When using the script to run a full fine-tuning of Stable Diffusion XL in the examples folder, there is an error:
Traceback (most recent call last):
File "/usr/local/bin/accelerate", line 8, in <module>
sys.exit(main())
File "/usr/local/lib/python3.10/dist-packages/accelerate/commands/accelerate_cli.py", line 47, in main
args.func(args)
File "/usr/local/lib/python3.10/dist-packages/accelerate/commands/launch.py", line 1013, in launch_command
tpu_launcher(args)
File "/usr/local/lib/python3.10/dist-packages/accelerate/commands/launch.py", line 756, in tpu_launcher
xmp.spawn(PrepareForLaunch(main_function), args=(), nprocs=args.num_processes)
File "/usr/local/lib/python3.10/dist-packages/torch_xla/runtime.py", line 82, in wrapper
return fn(*args, **kwargs)
File "/usr/local/lib/python3.10/dist-packages/torch_xla/distributed/xla_multiprocessing.py", line 38, in spawn
return pjrt.spawn(fn, nprocs, start_method, args)
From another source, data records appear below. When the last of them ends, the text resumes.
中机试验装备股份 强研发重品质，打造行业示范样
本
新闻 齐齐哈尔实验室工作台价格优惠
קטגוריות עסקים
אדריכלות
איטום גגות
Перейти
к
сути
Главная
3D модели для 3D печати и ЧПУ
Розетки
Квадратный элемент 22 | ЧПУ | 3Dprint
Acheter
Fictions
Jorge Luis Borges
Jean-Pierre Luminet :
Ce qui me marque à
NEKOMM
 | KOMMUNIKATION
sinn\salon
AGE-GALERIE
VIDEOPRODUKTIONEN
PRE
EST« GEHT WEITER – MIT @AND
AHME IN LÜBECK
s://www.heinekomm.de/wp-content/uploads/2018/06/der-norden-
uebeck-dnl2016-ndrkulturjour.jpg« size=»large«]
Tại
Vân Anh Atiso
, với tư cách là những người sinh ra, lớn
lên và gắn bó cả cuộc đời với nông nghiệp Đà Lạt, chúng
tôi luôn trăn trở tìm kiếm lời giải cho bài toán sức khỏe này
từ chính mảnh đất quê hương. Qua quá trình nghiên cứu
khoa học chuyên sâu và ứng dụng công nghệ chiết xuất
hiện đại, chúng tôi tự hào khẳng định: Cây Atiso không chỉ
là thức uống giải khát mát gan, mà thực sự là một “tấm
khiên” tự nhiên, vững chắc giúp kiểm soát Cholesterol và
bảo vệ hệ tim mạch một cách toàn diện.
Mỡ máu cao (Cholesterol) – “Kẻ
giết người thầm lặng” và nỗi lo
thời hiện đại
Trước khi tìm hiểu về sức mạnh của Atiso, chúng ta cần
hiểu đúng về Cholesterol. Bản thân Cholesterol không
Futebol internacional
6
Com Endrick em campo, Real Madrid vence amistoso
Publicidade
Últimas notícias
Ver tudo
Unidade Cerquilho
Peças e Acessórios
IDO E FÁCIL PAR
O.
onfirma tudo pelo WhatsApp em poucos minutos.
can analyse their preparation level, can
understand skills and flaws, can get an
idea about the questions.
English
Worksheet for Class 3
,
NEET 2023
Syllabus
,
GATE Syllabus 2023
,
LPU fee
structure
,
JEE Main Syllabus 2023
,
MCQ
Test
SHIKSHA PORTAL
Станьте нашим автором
File "/usr/local/lib/python3.10/dist-packages/torch_xla/_internal/pjrt.py", line 198, in spawn
return _run_singleprocess(spawn_fn)
File "/usr/local/lib/python3.10/dist-packages/torch_xla/runtime.py", line 82, in wrapper
return fn(*args, **kwargs)
File "/usr/local/lib/python3.10/dist-packages/torch_xla/_internal/pjrt.py", line 102, in _run_singleprocess
return fn(*args, **kwargs)
File "/usr/local/lib/python3.10/dist-packages/torch_xla/_internal/pjrt.py", line 178, in __call__
self.fn(runtime.global_ordinal(), *self.args, **self.kwargs)
File "/usr/local/lib/python3.10/dist-packages/accelerate/utils/launch.py", line 562, in __call__
self.launcher(*args)
TypeError: main() missing 1 required positional argument: 'args'
It appears that this error is caused because Huggingface Accelerate is not passing the arguments into the training function. How do I fix this? Below is my config(I’m using a Google Colab with a TPU:
compute_environment: LOCAL_MACHINE
debug: false
distributed_type: TPU
downcast_bf16: 'no'
machine_rank: 0
main_training_function: main
mixed_precision: 'no'
num_machines: 1
num_processes: 1
rdzv_backend: static
same_network: true
tpu_env: []
tpu_use_cluster: false
tpu_use_sudo: false
use_cpu: false